Description of the task: An exact transcription of all the records below is required, without any images.

Stored data entries:
*** Block opens ***
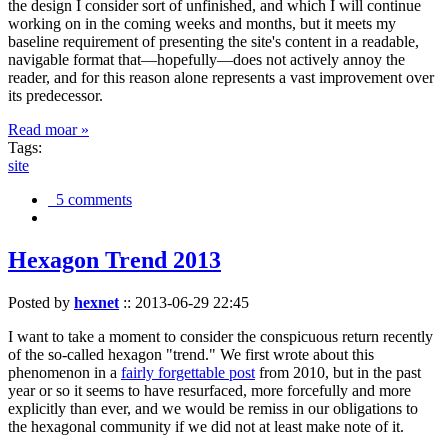
the design I consider sort of unfinished, and which I will continue
working on in the coming weeks and months, but it meets my
baseline requirement of presenting the site's content in a readable,
navigable format that—hopefully—does not actively annoy the
reader, and for this reason alone represents a vast improvement over
its predecessor.
Read moar »
Tags:
site
5 comments
Hexagon Trend 2013
Posted by
hexnet
::
2013-06-29 22:45
I want to take a moment to consider the conspicuous return recently
of the so-called hexagon "trend." We first wrote about this
phenomenon in a
fairly forgettable post
from 2010, but in the past
year or so it seems to have resurfaced, more forcefully and more
explicitly than ever, and we would be remiss in our obligations to
the hexagonal community if we did not at least make note of it.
*** Block closes ***
Response box:
the design I consider sort of unfinished, and which I will continue
working on in the coming weeks and months, but it meets my
baseline requirement of presenting the site's content in a readable,
navigable format that—hopefully—does not actively annoy the
reader, and for this reason alone represents a vast improvement over
its predecessor.
Read moar »
Tags:
site
5 comments
Hexagon Trend 2013
Posted by
hexnet
::
2013-06-29 22:45
I want to take a moment to consider the conspicuous return recently
of the so-called hexagon "trend." We first wrote about this
phenomenon in a
fairly forgettable post
from 2010, but in the past
year or so it seems to have resurfaced, more forcefully and more
explicitly than ever, and we would be remiss in our obligations to
the hexagonal community if we did not at least make note of it.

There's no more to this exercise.